**Task to carry out:**
Among the lines of the data, copy those that hold "السابع".

BEGIN Data under study

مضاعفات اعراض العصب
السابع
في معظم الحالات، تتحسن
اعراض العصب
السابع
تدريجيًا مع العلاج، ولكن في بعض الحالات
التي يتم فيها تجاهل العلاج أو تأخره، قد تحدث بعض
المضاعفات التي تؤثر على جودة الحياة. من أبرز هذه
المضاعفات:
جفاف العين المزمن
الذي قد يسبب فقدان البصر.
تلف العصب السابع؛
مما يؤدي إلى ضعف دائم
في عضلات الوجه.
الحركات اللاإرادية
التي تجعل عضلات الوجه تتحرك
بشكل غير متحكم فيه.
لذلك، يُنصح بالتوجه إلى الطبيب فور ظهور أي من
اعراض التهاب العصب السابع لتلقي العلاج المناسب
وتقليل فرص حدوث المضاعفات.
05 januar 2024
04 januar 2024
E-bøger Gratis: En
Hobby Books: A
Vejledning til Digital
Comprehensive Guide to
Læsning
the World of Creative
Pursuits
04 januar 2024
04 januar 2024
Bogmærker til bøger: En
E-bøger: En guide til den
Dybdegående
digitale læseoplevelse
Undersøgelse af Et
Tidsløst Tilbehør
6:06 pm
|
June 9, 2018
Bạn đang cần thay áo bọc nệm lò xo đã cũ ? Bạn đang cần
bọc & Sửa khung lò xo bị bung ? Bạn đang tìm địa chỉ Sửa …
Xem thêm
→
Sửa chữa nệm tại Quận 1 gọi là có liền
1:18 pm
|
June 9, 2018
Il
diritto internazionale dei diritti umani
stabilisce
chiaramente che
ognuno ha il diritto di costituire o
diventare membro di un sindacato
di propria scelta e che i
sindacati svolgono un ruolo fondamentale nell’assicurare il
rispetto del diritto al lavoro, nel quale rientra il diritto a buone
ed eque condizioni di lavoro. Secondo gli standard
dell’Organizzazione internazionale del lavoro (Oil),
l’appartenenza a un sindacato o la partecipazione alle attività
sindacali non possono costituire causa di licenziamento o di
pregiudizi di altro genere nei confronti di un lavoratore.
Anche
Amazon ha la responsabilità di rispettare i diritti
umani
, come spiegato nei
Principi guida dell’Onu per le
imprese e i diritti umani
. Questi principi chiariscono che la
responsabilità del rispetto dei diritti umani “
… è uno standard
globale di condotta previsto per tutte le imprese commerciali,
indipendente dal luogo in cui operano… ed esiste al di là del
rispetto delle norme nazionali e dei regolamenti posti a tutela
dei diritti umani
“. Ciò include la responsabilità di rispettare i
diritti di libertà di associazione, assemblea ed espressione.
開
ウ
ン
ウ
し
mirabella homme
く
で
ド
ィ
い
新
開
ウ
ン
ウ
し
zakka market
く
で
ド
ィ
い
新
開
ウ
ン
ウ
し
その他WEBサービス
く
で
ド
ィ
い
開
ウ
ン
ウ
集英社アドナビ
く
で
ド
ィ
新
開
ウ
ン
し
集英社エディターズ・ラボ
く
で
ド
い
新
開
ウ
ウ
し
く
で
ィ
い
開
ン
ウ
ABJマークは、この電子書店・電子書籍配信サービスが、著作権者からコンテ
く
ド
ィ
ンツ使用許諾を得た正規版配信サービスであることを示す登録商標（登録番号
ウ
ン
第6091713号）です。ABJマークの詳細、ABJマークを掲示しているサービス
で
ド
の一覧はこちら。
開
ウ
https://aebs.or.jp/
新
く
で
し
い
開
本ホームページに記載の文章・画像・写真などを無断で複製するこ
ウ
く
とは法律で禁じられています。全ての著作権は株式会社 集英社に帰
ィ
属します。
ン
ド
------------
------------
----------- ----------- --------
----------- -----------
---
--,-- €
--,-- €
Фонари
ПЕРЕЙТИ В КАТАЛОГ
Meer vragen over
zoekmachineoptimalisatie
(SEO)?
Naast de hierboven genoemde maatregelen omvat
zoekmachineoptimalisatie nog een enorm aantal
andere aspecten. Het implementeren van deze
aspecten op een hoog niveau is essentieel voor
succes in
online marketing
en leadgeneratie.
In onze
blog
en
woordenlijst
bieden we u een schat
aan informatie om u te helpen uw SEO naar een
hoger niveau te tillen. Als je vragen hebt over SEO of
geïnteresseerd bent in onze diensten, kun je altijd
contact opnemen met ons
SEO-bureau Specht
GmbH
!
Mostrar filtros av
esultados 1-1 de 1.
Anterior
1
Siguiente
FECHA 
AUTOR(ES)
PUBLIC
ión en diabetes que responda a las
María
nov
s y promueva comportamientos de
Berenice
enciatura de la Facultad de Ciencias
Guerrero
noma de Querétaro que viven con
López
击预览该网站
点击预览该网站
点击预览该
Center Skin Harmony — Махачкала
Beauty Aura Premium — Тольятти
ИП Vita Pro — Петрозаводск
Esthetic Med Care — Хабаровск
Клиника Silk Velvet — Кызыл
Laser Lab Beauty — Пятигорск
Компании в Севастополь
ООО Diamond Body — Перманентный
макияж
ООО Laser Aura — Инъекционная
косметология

END Data under study

**Problem solution:**
السابع
السابع
تلف العصب السابع؛
اعراض التهاب العصب السابع لتلقي العلاج المناسب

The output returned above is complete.